START Extracted entries
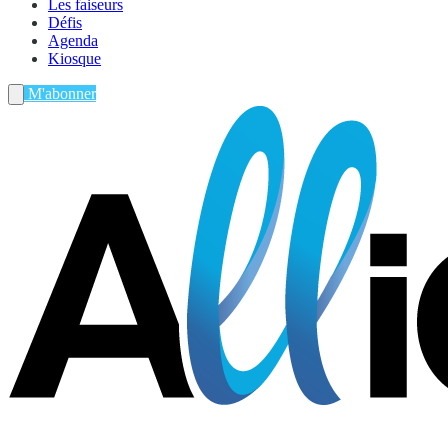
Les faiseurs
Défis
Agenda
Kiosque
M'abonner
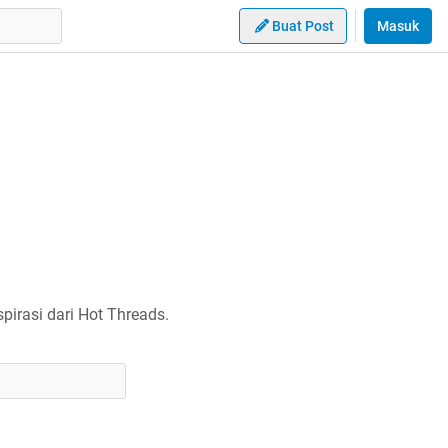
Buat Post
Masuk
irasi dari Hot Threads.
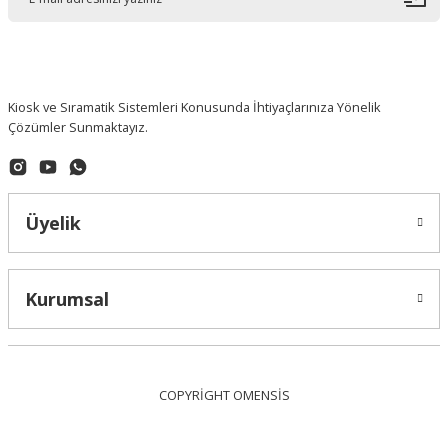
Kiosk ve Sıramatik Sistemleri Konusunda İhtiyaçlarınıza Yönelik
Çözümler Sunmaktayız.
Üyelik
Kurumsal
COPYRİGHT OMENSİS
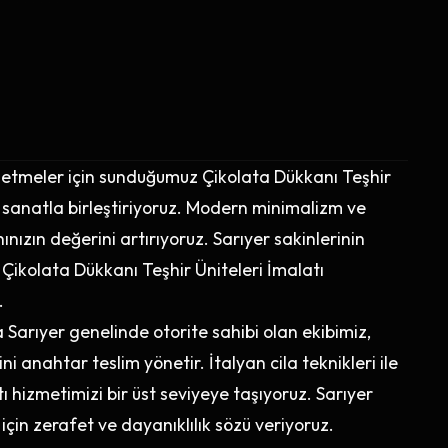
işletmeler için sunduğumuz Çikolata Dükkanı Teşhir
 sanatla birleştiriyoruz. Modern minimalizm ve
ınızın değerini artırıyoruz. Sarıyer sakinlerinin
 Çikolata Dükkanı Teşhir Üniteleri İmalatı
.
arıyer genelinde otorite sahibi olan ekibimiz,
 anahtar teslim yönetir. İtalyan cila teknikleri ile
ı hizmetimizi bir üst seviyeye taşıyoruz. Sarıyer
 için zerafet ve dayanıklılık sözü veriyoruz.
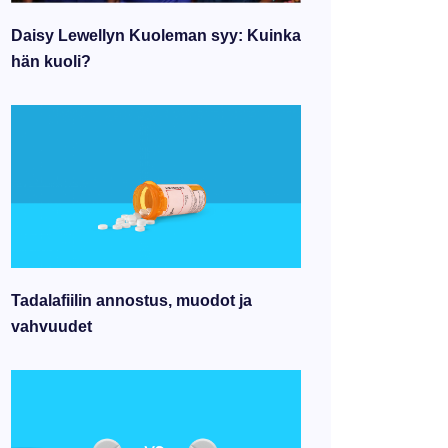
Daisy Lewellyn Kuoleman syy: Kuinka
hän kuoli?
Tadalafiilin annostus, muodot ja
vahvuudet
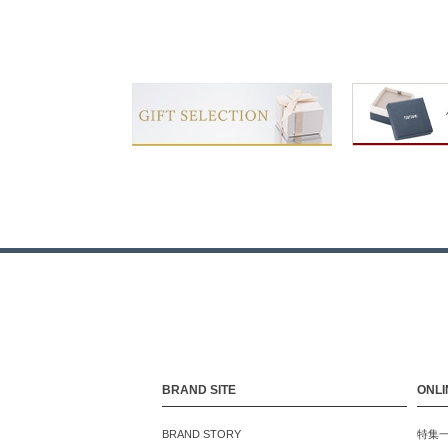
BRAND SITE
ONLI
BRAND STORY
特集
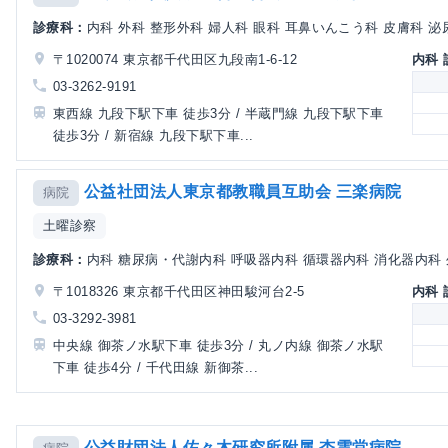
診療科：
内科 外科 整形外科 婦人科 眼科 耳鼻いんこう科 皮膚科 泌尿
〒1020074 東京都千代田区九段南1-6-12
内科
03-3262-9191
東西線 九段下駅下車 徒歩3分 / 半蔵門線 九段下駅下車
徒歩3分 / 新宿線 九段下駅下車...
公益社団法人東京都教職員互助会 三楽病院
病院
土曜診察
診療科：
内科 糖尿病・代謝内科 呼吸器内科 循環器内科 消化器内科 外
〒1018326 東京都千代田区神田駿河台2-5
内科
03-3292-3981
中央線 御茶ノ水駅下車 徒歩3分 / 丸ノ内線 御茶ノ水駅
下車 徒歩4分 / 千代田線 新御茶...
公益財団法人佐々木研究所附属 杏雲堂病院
END Extracted entries
Problem: Restate word for word the lines beginning with the one that contains "Çikolata Dükkanı Teşhir Üniteleri İmalatı" and ending with the last line of the listing; pictures stay out.

Response area:
 Çikolata Dükkanı Teşhir Üniteleri İmalatı
.
arıyer genelinde otorite sahibi olan ekibimiz,
 anahtar teslim yönetir. İtalyan cila teknikleri ile
ı hizmetimizi bir üst seviyeye taşıyoruz. Sarıyer
 için zerafet ve dayanıklılık sözü veriyoruz.
Daisy Lewellyn Kuoleman syy: Kuinka
hän kuoli?
Tadalafiilin annostus, muodot ja
vahvuudet
BRAND SITE
ONLI
BRAND STORY
特集
診療科：
内科 外科 整形外科 婦人科 眼科 耳鼻いんこう科 皮膚科 泌尿
〒1020074 東京都千代田区九段南1-6-12
内科
03-3262-9191
東西線 九段下駅下車 徒歩3分 / 半蔵門線 九段下駅下車
徒歩3分 / 新宿線 九段下駅下車...
公益社団法人東京都教職員互助会 三楽病院
病院
土曜診察
診療科：
内科 糖尿病・代謝内科 呼吸器内科 循環器内科 消化器内科 外
〒1018326 東京都千代田区神田駿河台2-5
内科
03-3292-3981
中央線 御茶ノ水駅下車 徒歩3分 / 丸ノ内線 御茶ノ水駅
下車 徒歩4分 / 千代田線 新御茶...
公益財団法人佐々木研究所附属 杏雲堂病院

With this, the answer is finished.